Olá, pessoal. Tudo bem?

Segue mais um artigo para leitura.

À toda pessoa que figure como réu em processo criminal lhe é garantido o direito de recurso que se baseia, resumidamente, em duas linhas mestras, que são:

 

1. a falibilidade humana, ou seja, o magistrado, enquanto julgador, quando da prolação da sentença penal condenatória, pode cometer algum equívoco na dosimetria da pena, pois, conforme já dito, o juiz é ser humano e está passível a equivocar-se;

 

2. o inconformismo do réu, que teve contra si uma sentença penal desfavorável, logo, não é obrigado a aceitar a decisão, tendo direito de buscar uma reforma em instância hierarquicamente superior;

 

No caso de um réu ser condenado em primeiro grau de jurisdição e somente a defesa recorrer, não poderá o tribunal agravar a pena do apelante, caso contrário, o direito à ampla defesa seria cerceado.

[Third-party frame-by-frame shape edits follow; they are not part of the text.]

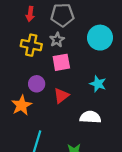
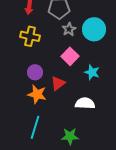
gray star: (57, 40) -> (69, 29), moved
pink square: (61, 62) -> (70, 56), moved, turned -36
orange star: (22, 105) -> (37, 94), moved, turned -30

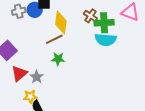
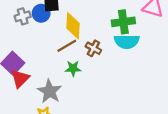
brown cross: (90, 16) -> (93, 48), moved
red triangle: (19, 73) -> (20, 79), moved
gray star: (37, 77) -> (50, 91), size x1.5

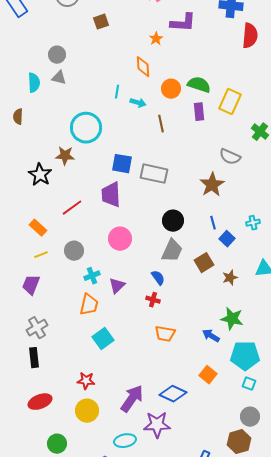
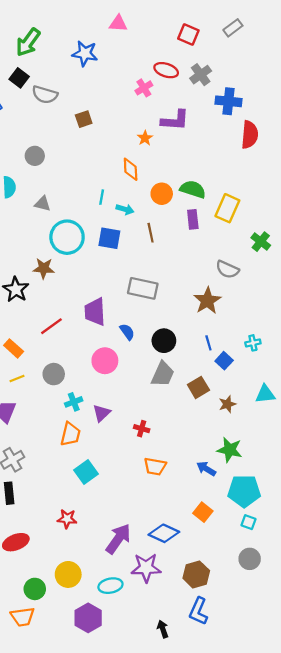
gray triangle: (59, 78) -> (43, 204), moved
blue square: (122, 164) -> (109, 238), moved
blue semicircle: (158, 278) -> (127, 332), moved
yellow circle: (87, 411) -> (68, 574), moved
brown hexagon: (239, 442) -> (196, 574), moved

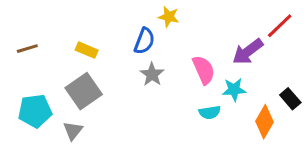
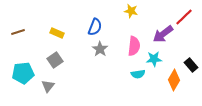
yellow star: (169, 17) -> (131, 11), moved
pink semicircle: (204, 70) -> (134, 46), turned 30
gray square: (84, 91) -> (55, 60), size x0.7

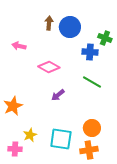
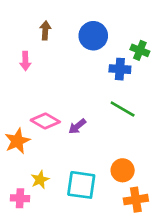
brown arrow: (49, 23) -> (45, 30), moved
pink arrow: (19, 46) -> (25, 61), turned -104
pink diamond: (49, 67) -> (45, 121), moved
orange cross: (89, 150) -> (136, 200), moved

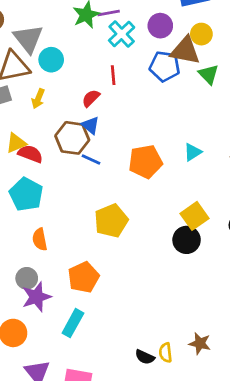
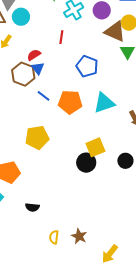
blue pentagon: (165, 66) -> (87, 66), moved
red semicircle: (91, 98) -> (34, 55), moved
cyan triangle: (193, 152) -> (104, 103), size x1.6
blue line: (91, 159) -> (44, 96), moved
black semicircle: (145, 357) -> (32, 207), moved, turned -32

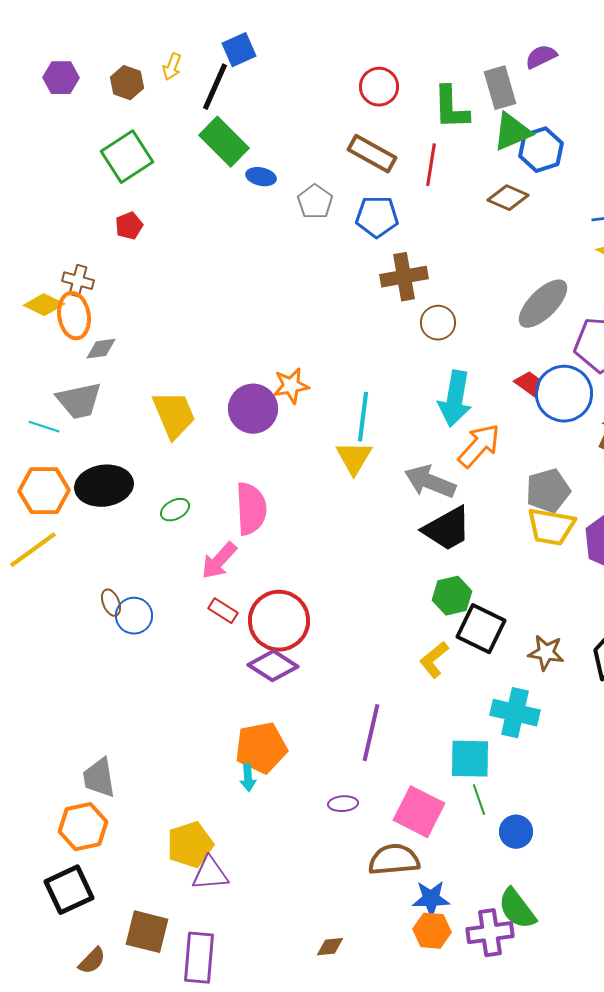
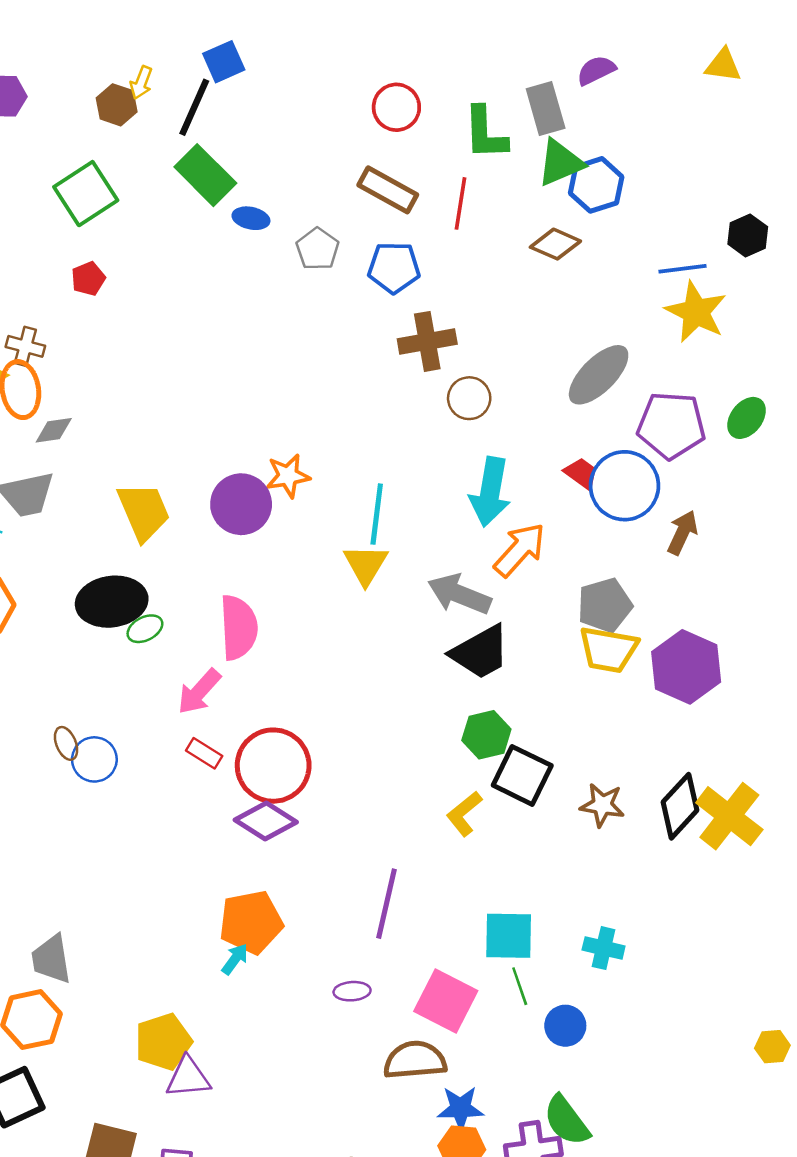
brown hexagon: (127, 83) -> (117, 105), moved
black ellipse: (104, 486) -> (112, 602), moved
cyan cross: (515, 713) -> (604, 948), moved, size x0.7
cyan arrow: (248, 778) -> (235, 959), turned -140

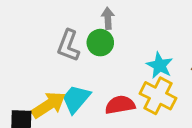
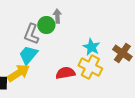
green circle: (100, 43) -> (46, 25), moved
cyan trapezoid: (76, 99) -> (28, 55), moved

O tribunal não pode agravar a condenação do réu em recurso exclusivo da defesa, daí decorre a vedação da reformatio in pejus. 

Esse entendimento vale, também, para o autor que propôs ação de revisão criminal. Tendo em vista que o autor, quando intenta revisão criminal, busca reduzir uma pena já fixada anteriormente, não pode o tribunal alterar essa pena de modo a agravar a reprimenda.

Quando somente a defesa apelar da sentença, ou haverá uma redução da pena ou ela se manterá no patamar que foi decidido em primeiro grau de jurisdição, sem, contudo, haver aumento.

Referido entendimento está previsto no artigo 617 do Código de Processo Penal, conforme transcrevemos aqui na integralidade:

 

“Art. 617.  O tribunal, câmara ou turma atenderá nas suas decisões ao disposto nos arts. 383, 386 e 387, no que for aplicável, não podendo, porém, ser agravada a pena, quando somente o réu houver apelado da sentença.”.

Caso o tribunal aumente a pena em apelação com recurso exclusivo da defesa, a decisão deve ser anulada. 

Além disso, a decisão anulada em recurso exclusivo da defesa não poderá ensejar uma nova condenação superior à anteriormente proferida em primeiro grau, caso contrário haverá afronta ao non reformatio in pejus indireta. 

Explico: se um réu foi condenado em primeira instância a cumprir determinada pena em determinado regime e somente o réu apelou da decisão e, por força da sua apelação, conseguiu anular a decisão que o condenou (pois os atos processuais foram anulados, com a necessidade de proferir nova sentença), a nova decisão não poderá agravar de qualquer modo a sentença que foi anteriormente proferida antes da anulação. 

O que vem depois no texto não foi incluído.